Alexander's counsel that he lived in Puerto Rico was Cambridge's only evidence and is insufficient to establish that Commerce failed to conduct a reasonable, timely, and diligent investigation of the claim. We have already ruled that Cambridge was not entitled to PIP benefits because of Alexander's failure to cooperate by submitting to an examination under oath, regardless of where he allegedly lived. Commerce's failure to conduct a reasonable, timely, and diligent investigation of Cambridge's claim for PIP benefits is an essential element of Commerce's alleged violation of G.L. c. 93A. Alexander's failure to cooperate prevents Cambridge from establishing that Commerce failed to conduct a reasonable, timely, and diligent investigation of Cambridge's claim for PIP benefits.

A violation of G.L. c. 93A requires evidence of something more than a breach of contract, rising to the level of intentional bad faith, calculated and knowing deception, extortionate tactics, or other similarly egregious conduct. See Massachusetts Employers Ins. Exch. v. Propac-Mass., Inc., 420 Mass. 39, 42-43 (1995); Lumbermens Mut. Cas. Co. v. Y.C.N. Trans. Co., 46 Mass. App. Ct. 209, 215 (1999). Cambridge has not presented any evidence that Commerce engaged in any conduct that could meet those standards. Consequently, Commerce was entitled to summary judgment on all of the claims for violation of G.L. c. 93A. Kourouvacilis, supra; Duffy v. Commerce Ins. Co., 2009 Mass. App. Div. 196, 196-197.

Commerce has argued that it is entitled to summary judgment because Cambridge may not obtain recovery under G.L. c. 93A, § 11 for violation of G.L. c. 176D, § 3(9)(d) (failure to conduct reasonable, timely, and diligent investigation of claim). Jet Line Servs., Inc. v. American Employers Ins. Co., 404 Mass. 706, 717 n.11 (1989). Because we have ruled that the evidence Cambridge presented was insufficient to establish that Commerce failed to conduct a reasonable, timely, and diligent investigation, we do not reach or address the argument.

Judgment affirmed.


FOOTNOTES

[Note 1] Doing business as Cambridge Health Alliance.

[Note 2] The record does not contain any affidavit from Alexander that he lived or was living in Puerto Rico when his examination under oath was sought or convened. There is only counsel's affidavit, which does not appear to be made on firsthand knowledge and makes no such assertion. Commerce did not seek to strike this affidavit. See Billings v. GTFM, LLC, 449 Mass. 281, 295 (2007), citing Shapiro Equip. Corp. v. Morris & Son Constr. Corp., 369 Mass. 968 (1976).
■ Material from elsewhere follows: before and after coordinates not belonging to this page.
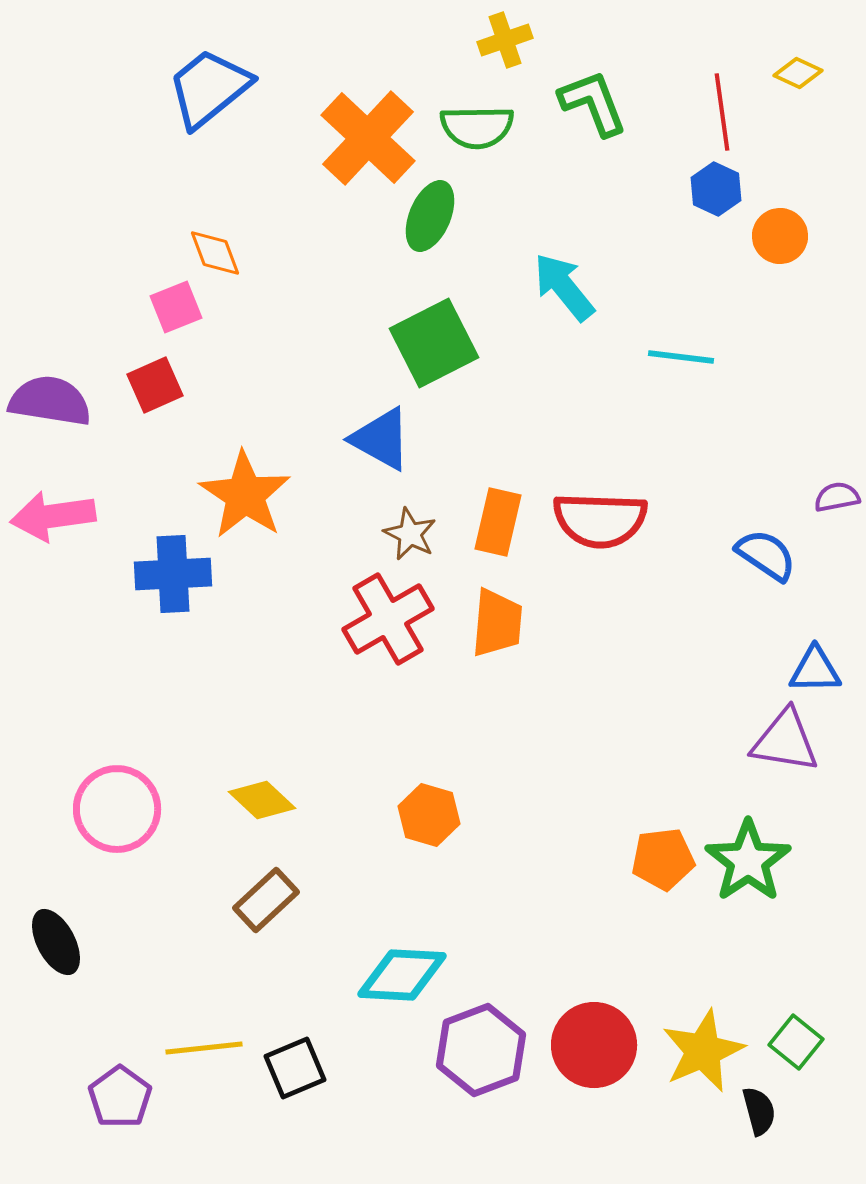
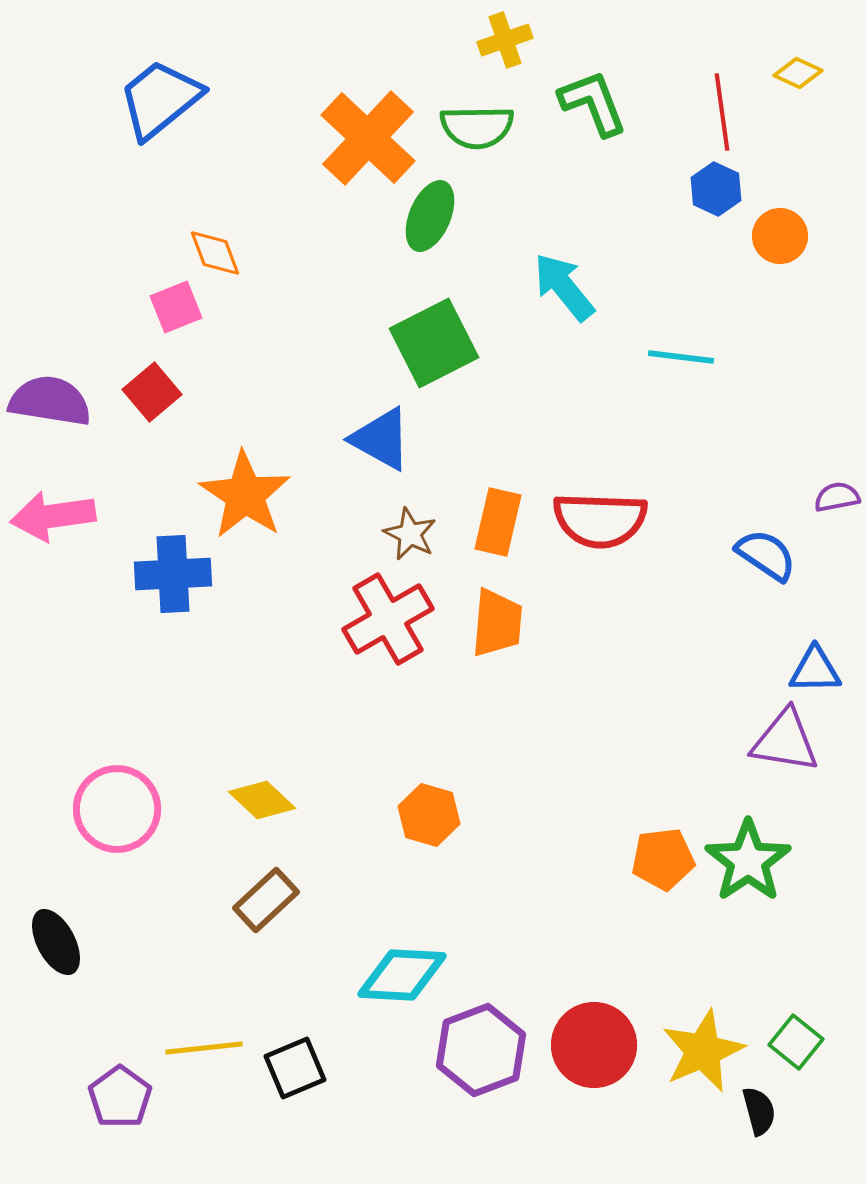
blue trapezoid at (209, 88): moved 49 px left, 11 px down
red square at (155, 385): moved 3 px left, 7 px down; rotated 16 degrees counterclockwise
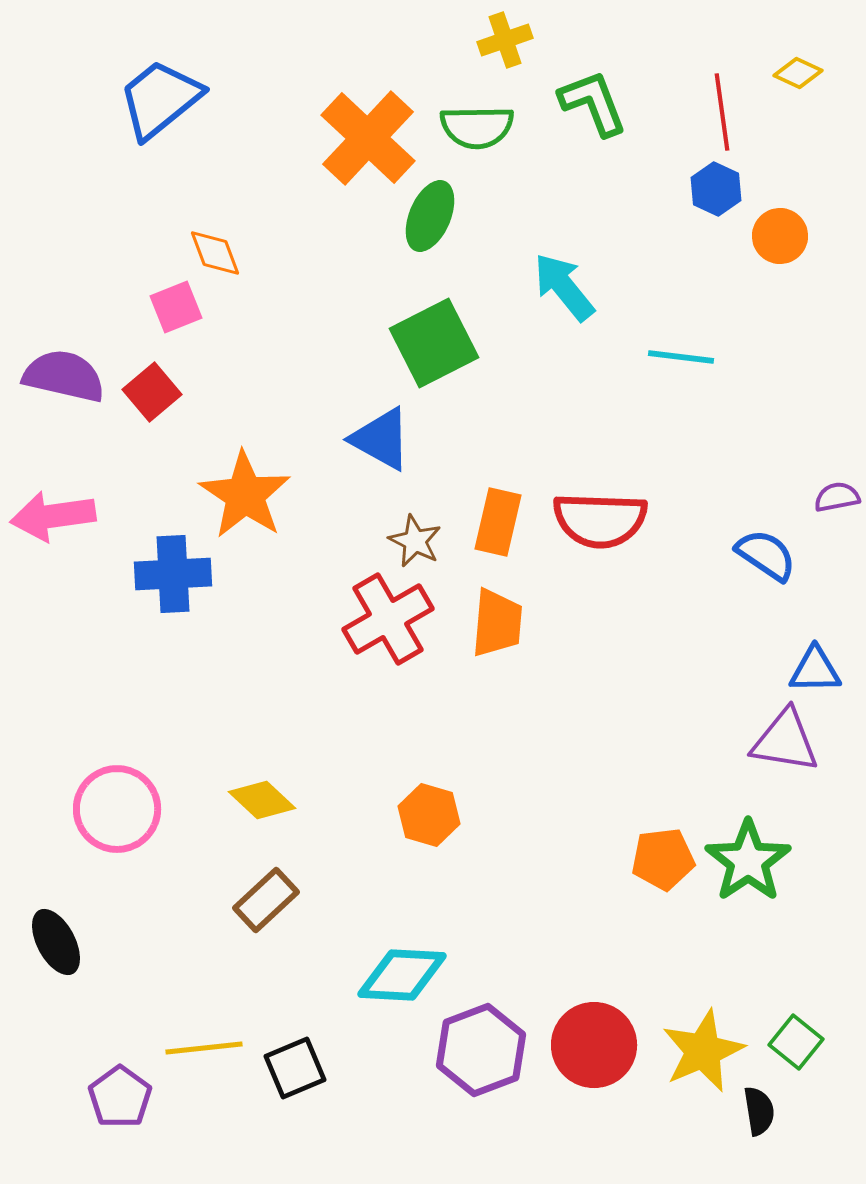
purple semicircle at (50, 401): moved 14 px right, 25 px up; rotated 4 degrees clockwise
brown star at (410, 534): moved 5 px right, 7 px down
black semicircle at (759, 1111): rotated 6 degrees clockwise
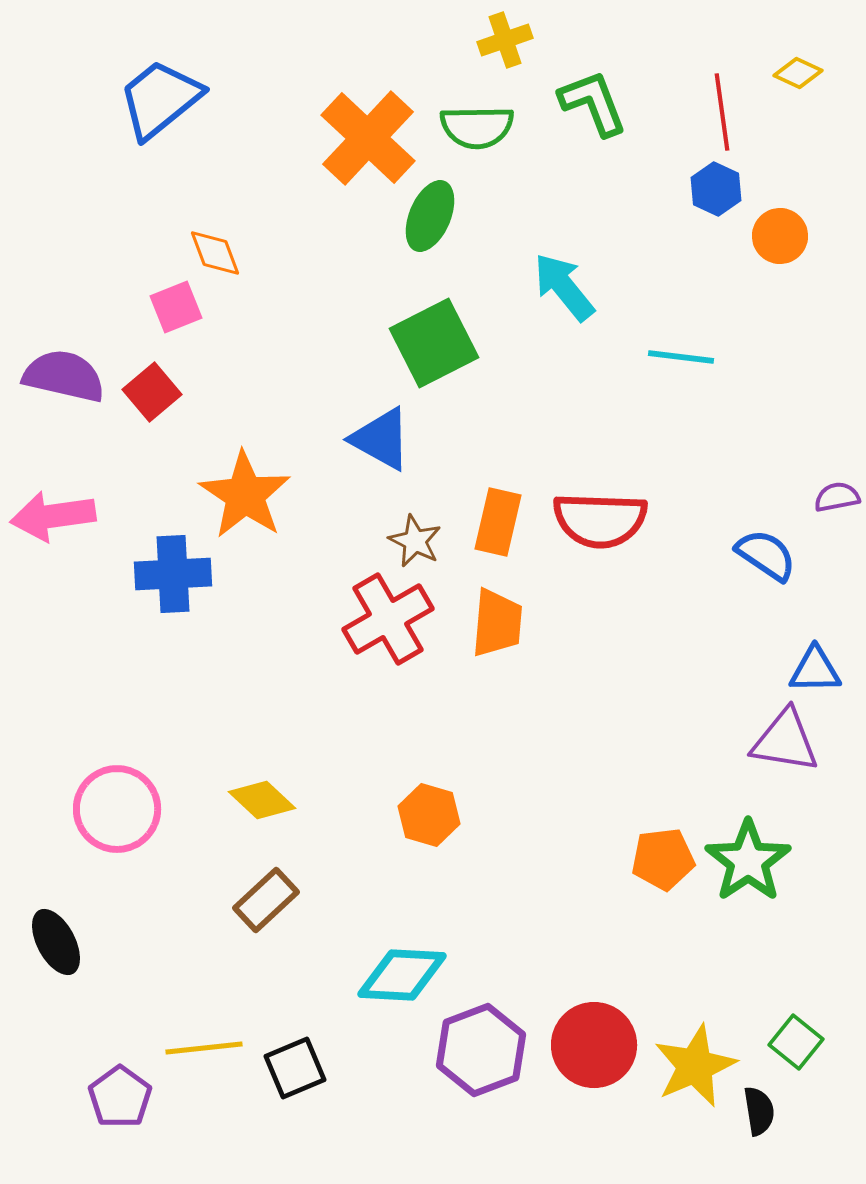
yellow star at (703, 1051): moved 8 px left, 15 px down
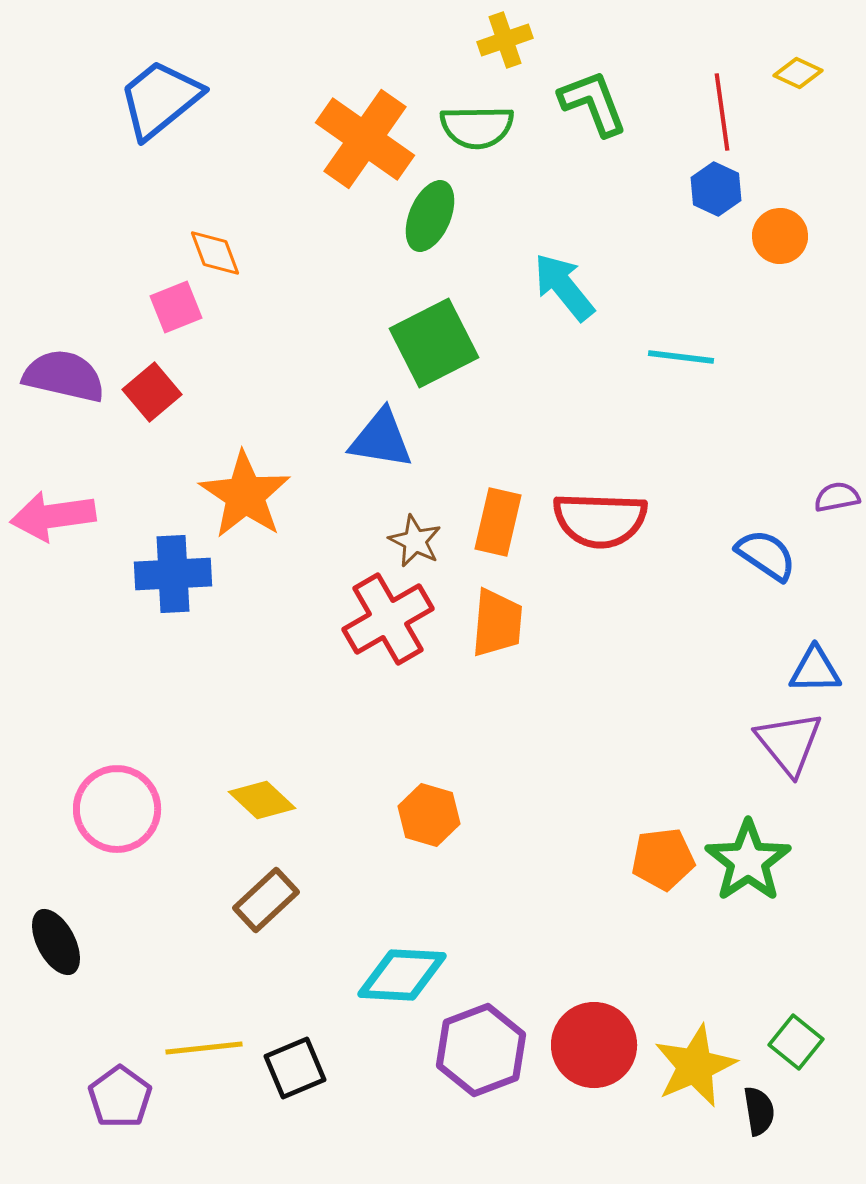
orange cross at (368, 138): moved 3 px left, 1 px down; rotated 8 degrees counterclockwise
blue triangle at (381, 439): rotated 20 degrees counterclockwise
purple triangle at (785, 741): moved 4 px right, 2 px down; rotated 42 degrees clockwise
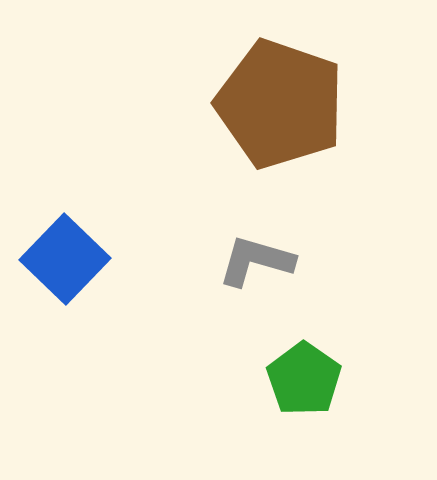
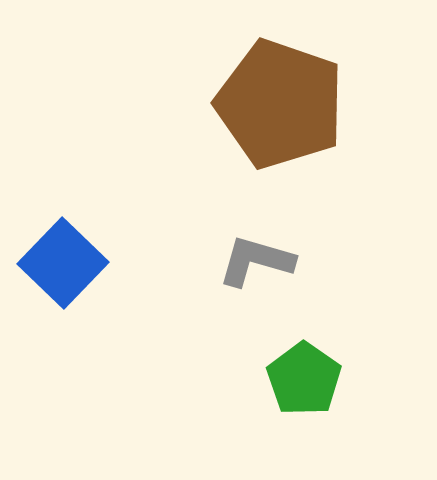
blue square: moved 2 px left, 4 px down
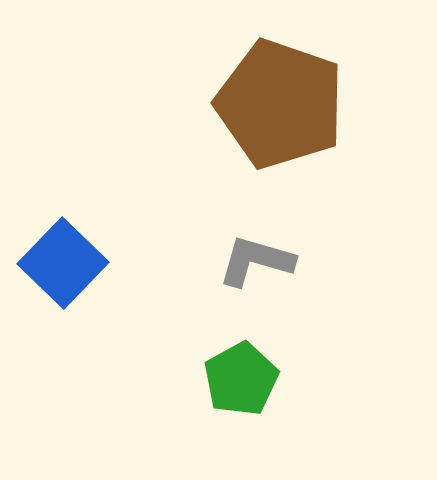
green pentagon: moved 63 px left; rotated 8 degrees clockwise
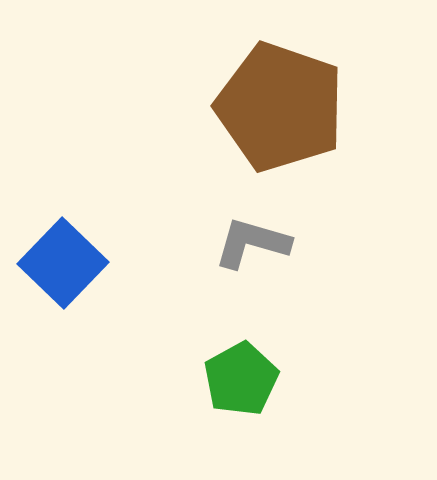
brown pentagon: moved 3 px down
gray L-shape: moved 4 px left, 18 px up
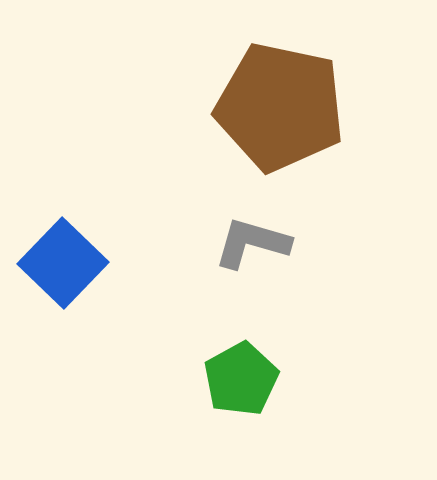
brown pentagon: rotated 7 degrees counterclockwise
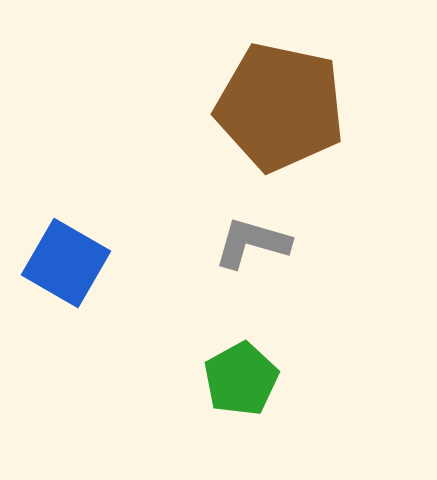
blue square: moved 3 px right; rotated 14 degrees counterclockwise
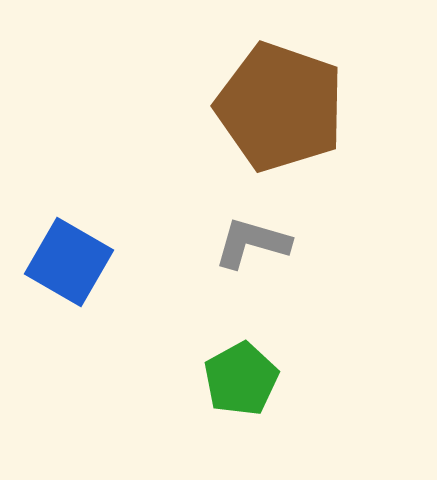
brown pentagon: rotated 7 degrees clockwise
blue square: moved 3 px right, 1 px up
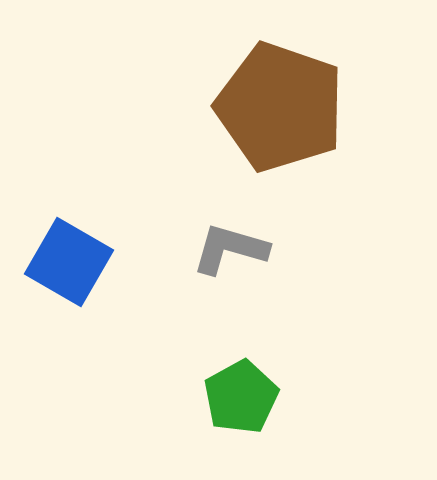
gray L-shape: moved 22 px left, 6 px down
green pentagon: moved 18 px down
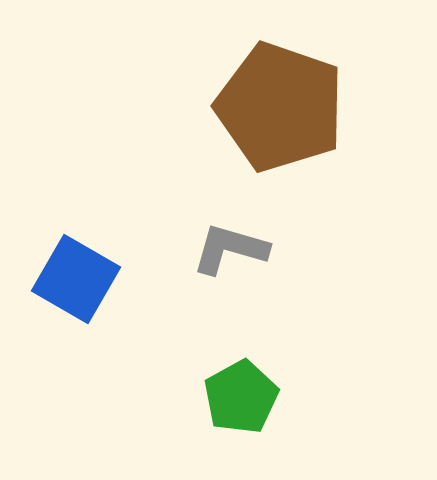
blue square: moved 7 px right, 17 px down
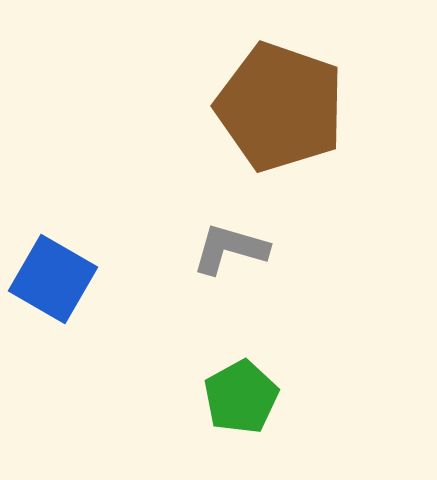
blue square: moved 23 px left
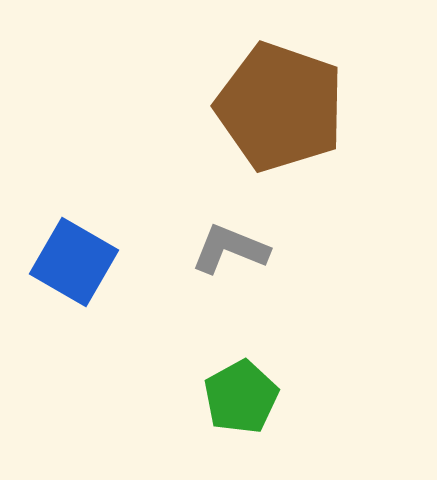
gray L-shape: rotated 6 degrees clockwise
blue square: moved 21 px right, 17 px up
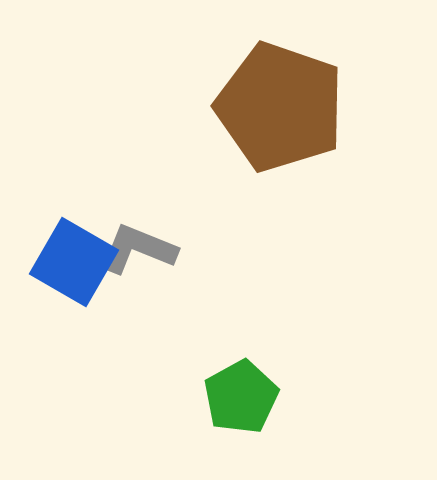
gray L-shape: moved 92 px left
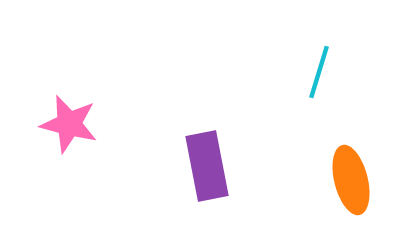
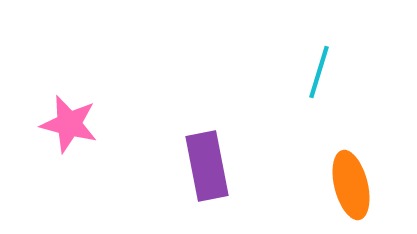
orange ellipse: moved 5 px down
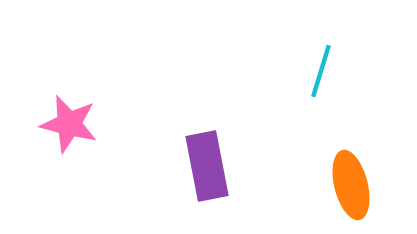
cyan line: moved 2 px right, 1 px up
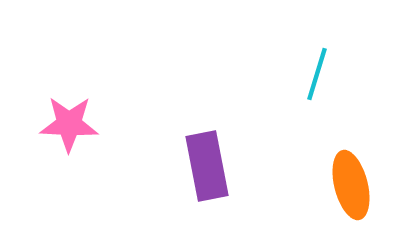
cyan line: moved 4 px left, 3 px down
pink star: rotated 12 degrees counterclockwise
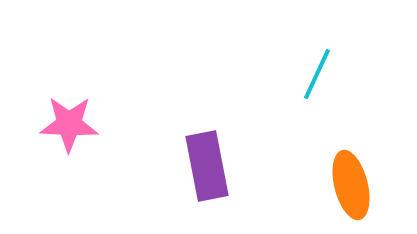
cyan line: rotated 8 degrees clockwise
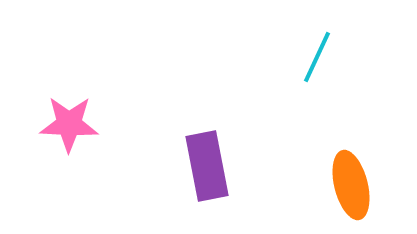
cyan line: moved 17 px up
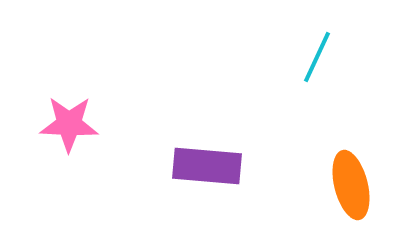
purple rectangle: rotated 74 degrees counterclockwise
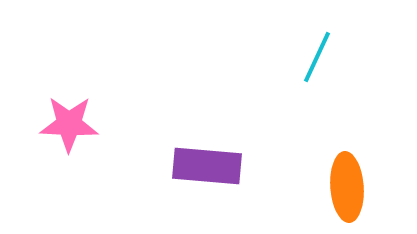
orange ellipse: moved 4 px left, 2 px down; rotated 10 degrees clockwise
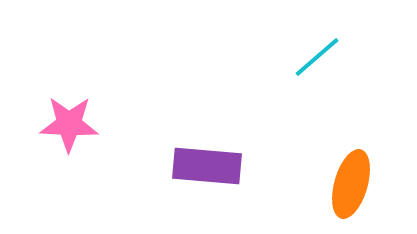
cyan line: rotated 24 degrees clockwise
orange ellipse: moved 4 px right, 3 px up; rotated 20 degrees clockwise
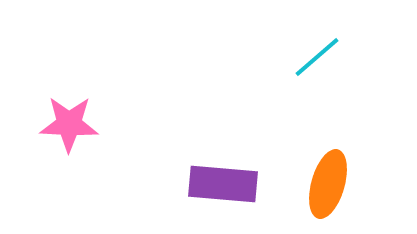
purple rectangle: moved 16 px right, 18 px down
orange ellipse: moved 23 px left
[Note 3] There may be circumstances where it would be unreasonable for an insurer to refuse to conduct an examination under oath remotely. However, whether an insurer's refusal to conduct an examination remotely is reasonable will need to be addressed on a case by case basis when there is evidence that a witness was or would actually be available for examination at a remote location.